Contract chip manufacturing giant Taiwan Semiconductor Manufacturing Company (TSM -3.45%) disclosed on its April 19 earnings call that it had begun making chips using its new 7-nanometer technology, known as N7. 

N7 promises significant improvements in performance, power, and chip area compared to TSMC's prior generation N10 technology, and is likely to be used to build many of the industry's most powerful mobile processors. 

A wafer of Intel processors.

Image source: Intel.

After N7, TSMC plans to roll out a better version known as N7+. Beyond that, in 2020, the company intends to release an all-new manufacturing technology it calls N5, which should provide a large advance from N7 and N7+, enabling further dramatic improvements in mobile processors. 

TSMC management spent some time on its earnings call discussing  N5 technology. Here's what investors need to know. 

Progress seems to be going well

Co-CEO C.C. Wei said that TSMC is seeing "double-digit yield" on a 256-megabit SRAM chip, as well as a "larger test chip" manufactured using N5. 

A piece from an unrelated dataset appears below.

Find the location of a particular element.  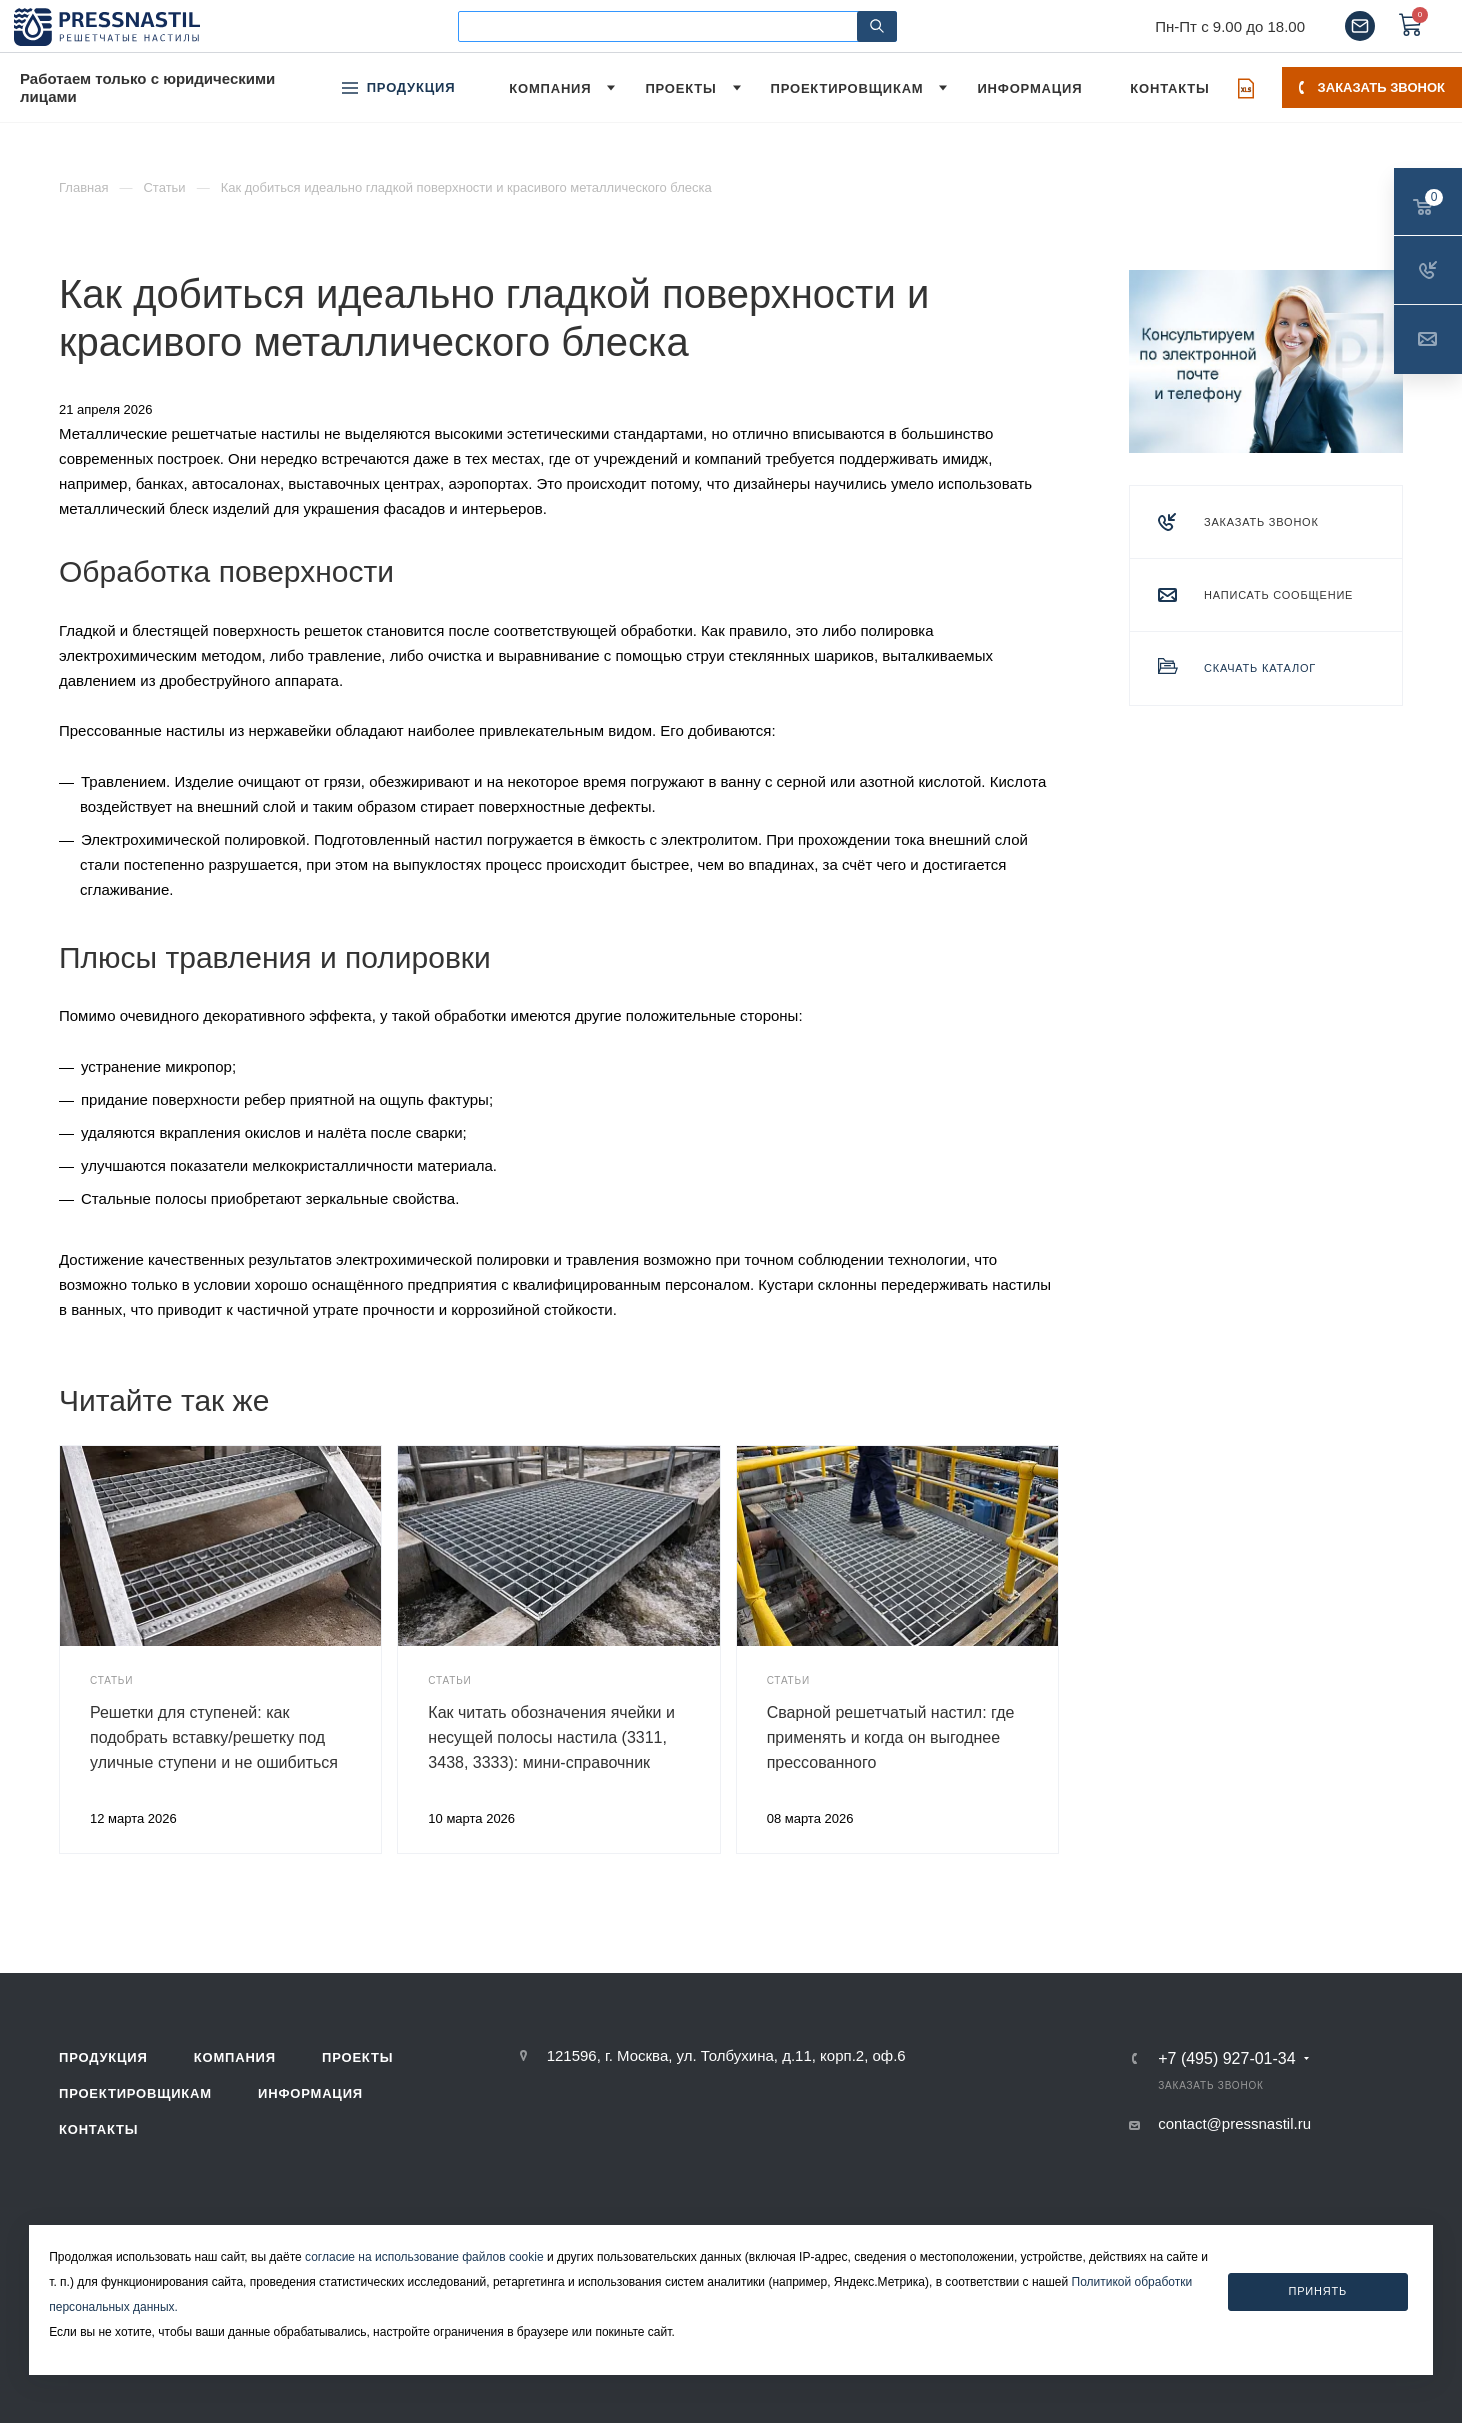

Проектировщикам is located at coordinates (135, 2093).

Yield refers to the percentage of the chips produced that function and meet performance and power targets. The higher the yield rate, the healthier the technology is. 

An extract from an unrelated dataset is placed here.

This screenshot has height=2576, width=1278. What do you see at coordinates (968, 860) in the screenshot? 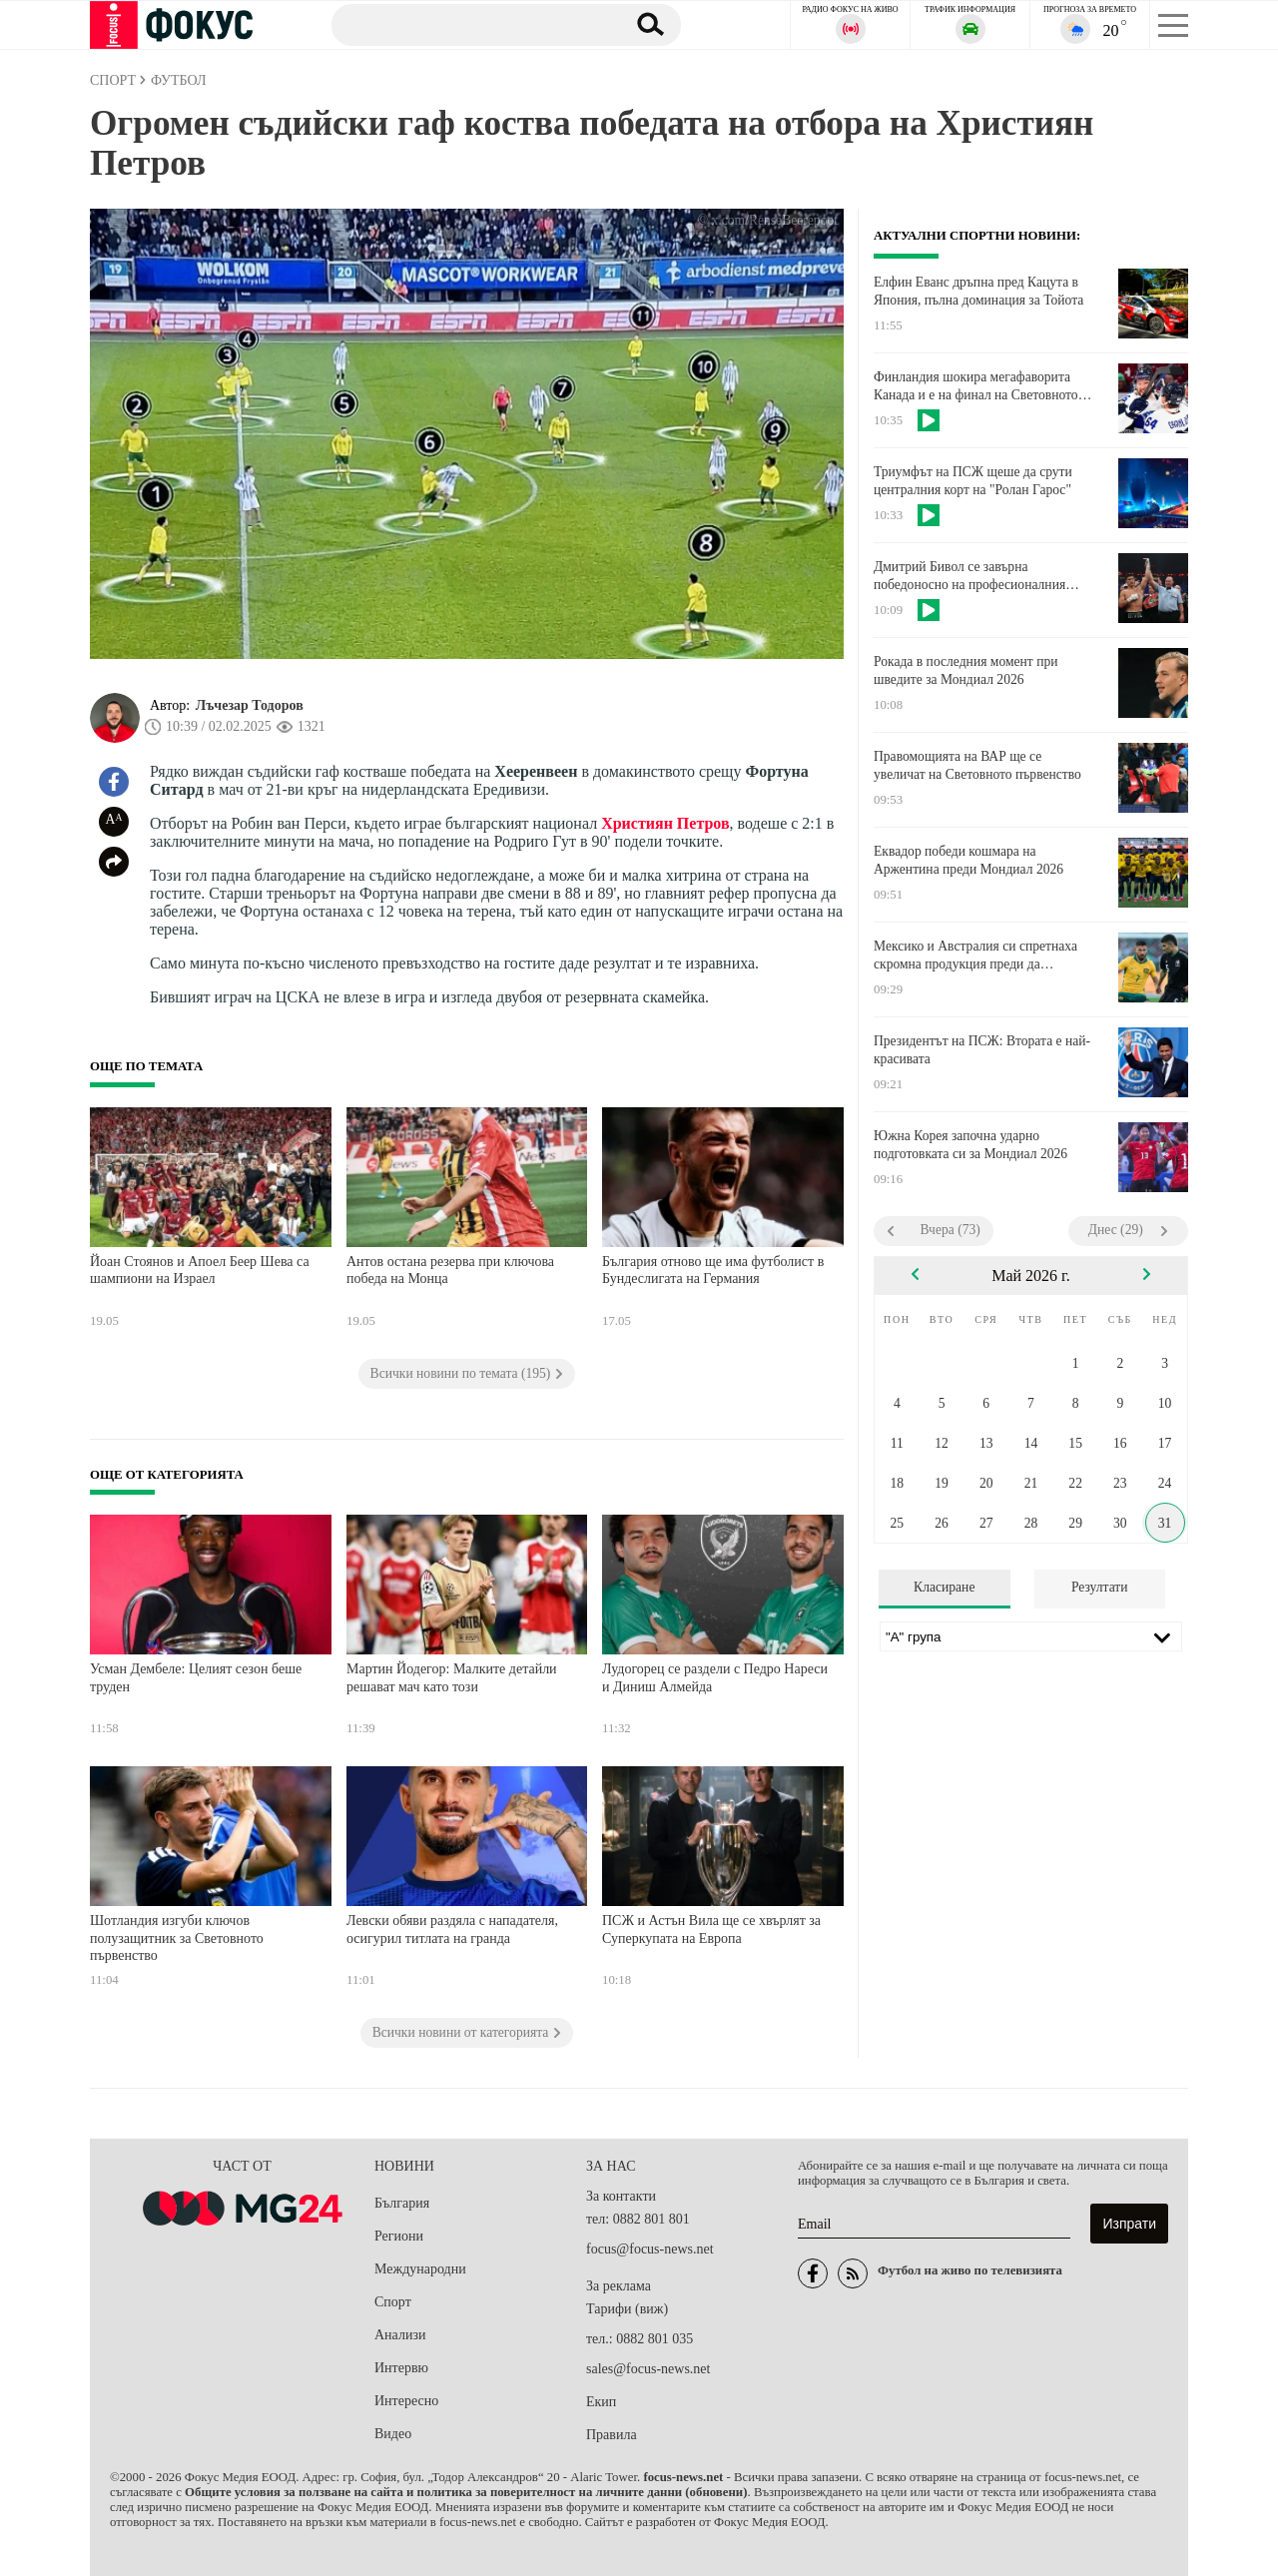
I see `Еквадор победи кошмара на Аржентина преди Мондиал 2026` at bounding box center [968, 860].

While TSMC's work on N5 is by no means done -- mere double-digit yield rates on test chips are a far cry from what's required to manufacture something like a smartphone applications processor in a cost-effective fashion -- this is a good milestone that appears to indicate that the technology's development is on track. 

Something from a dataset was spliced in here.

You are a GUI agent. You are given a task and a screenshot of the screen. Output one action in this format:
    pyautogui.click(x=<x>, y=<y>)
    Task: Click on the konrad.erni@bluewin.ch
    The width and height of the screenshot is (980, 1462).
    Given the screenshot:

Customers are designing test chips using it

Wei indicated on the call that some of TSMC's major customers -- likely the big smartphone applications processor makers -- are already designing "function blocks" using the technology. 

While those customers likely aren't designing full products using the technology right now (it's probably not mature enough to support that), they likely are doing test chips in which they implement key technologies. This should make it easier for those designers to put together full products using N5 when the design kits are finalized and TSMC's intellectual property portfolio for the technology is more fleshed out. 

It'll be around for a while

While TSMC has developed some manufacturing technologies with limited shelf lives -- N20 and N10 among them -- the company's N5 technology won't be one of those. In recent years, the pattern seemed to be that the company would transition to a long-lived technology, then follow it with a shorter-lived one. 

That won't be the case with N5. 

According to Wei, N5 will be "a very long node and useful," and it'll also be "very cost effective," implying that it'll see use by a broad range of companies, rather than only being used for the very richest and most performance-sensitive ones.

It's likely, then, that after N5 goes into mass production in 2020, TSMC will follow it up with a performance-enhanced technology called N5+ in 2021. N5+ will probably offer the usual degree of improvements -- performance and power efficiency enhancements as well as another area reduction.

Then, in 2022, investors should expect TSMC's next quantum leap in manufacturing technology, to be known as N3.